What the task requires is an exact printout of the listing below, pictures excluded.

----

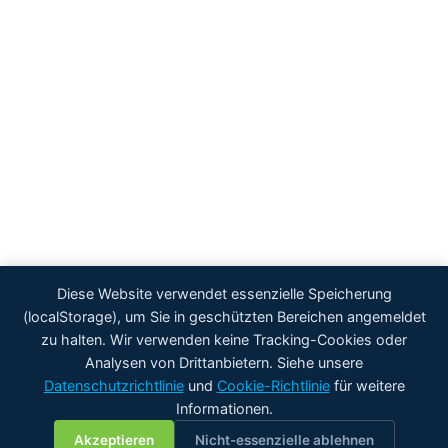
Diese Website verwendet essenzielle Speicherung
(localStorage), um Sie in geschützten Bereichen angemeldet
zu halten. Wir verwenden keine Tracking-Cookies oder
Analysen von Drittanbietern. Siehe unsere
Datenschutzrichtlinie
und
Cookie-Richtlinie
für weitere
Informationen.
💬
Akzeptieren
Nicht-essenzielle ablehnen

----

Response:
Diese Website verwendet essenzielle Speicherung
(localStorage), um Sie in geschützten Bereichen angemeldet
zu halten. Wir verwenden keine Tracking-Cookies oder
Analysen von Drittanbietern. Siehe unsere
Datenschutzrichtlinie
und
Cookie-Richtlinie
für weitere
Informationen.
💬
Akzeptieren
Nicht-essenzielle ablehnen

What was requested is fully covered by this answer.